Perhaps Corp's flair dates back to when he was a music librarian at the BBC; or perhaps he acquired this urge even earlier, when a teenager. But his audiences are the beneficiaries. With the arrival of the New London Children's Choir a couple of years later (their quarter-century jamboree is presumably to come), and several high-level choruses at his command, Corp widened the net even further. His recordings on Hyperion - the non-Gilbert works of Sullivan are a classic case - have opened the eyes of many of us. Those with the Children's Choiron Naxos - the electrifying "jazz cantatas" of Michael Hurd, not least (8.572505) - are models of their sort.

Corp (who also contributes reviews to these columns) is not just a proficient conductor, but a composer of note: cantatas, orchestral works, string quartets.

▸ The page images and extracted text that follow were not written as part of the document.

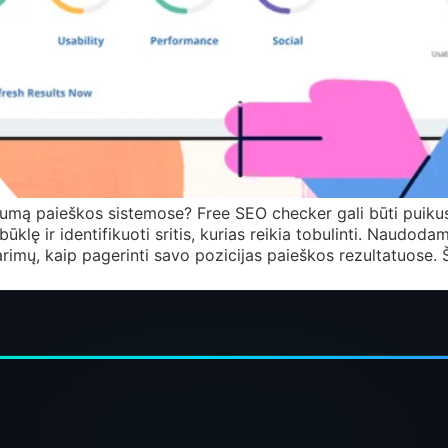
umą paieškos sistemose? Free SEO checker gali būti puiku
būklę ir identifikuoti sritis, kurias reikia tobulinti. Naudodam
rimų, kaip pagerinti savo pozicijas paieškos rezultatuose. 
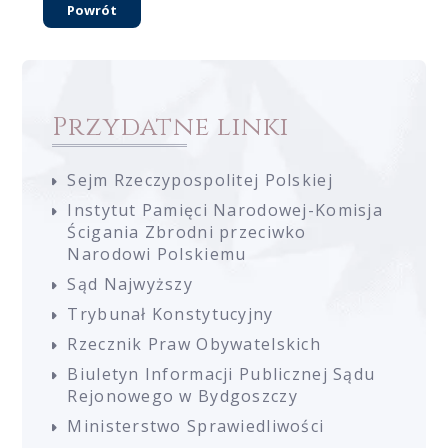
Powrót
Przydatne linki
Sejm Rzeczypospolitej Polskiej
Instytut Pamięci Narodowej-Komisja
Ścigania Zbrodni przeciwko
Narodowi Polskiemu
Sąd Najwyższy
Trybunał Konstytucyjny
Rzecznik Praw Obywatelskich
Biuletyn Informacji Publicznej Sądu
Rejonowego w Bydgoszczy
Ministerstwo Sprawiedliwości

A treat of this concert was to hear the first performance of Sinfonia 4711 - the numbers represent the dates of the late Bernard Pragg, a key helper of the New London venture, in whose memory this orchestral piece was written.

It is fun, clever, and jazzy in memory of the dedicatee, initially suggestive of a delicious, slightly medieval-sounding round, and - like a good and appealing sculpture, and all of Corp's fast-growing output - well-carved. Corp pairs instruments with interesting and ear-catching results; he uses time-hallowed devices in a fresh way; and, with his huge discography, he knows his light music: from the assured ease of this work, you might draw analogies with, say, Malcolm Arnold, or members of Les Six (Durey, the film composer Auric, and in the final chuggings here the Honegger of Pacific 231). The orchestra played like troupers.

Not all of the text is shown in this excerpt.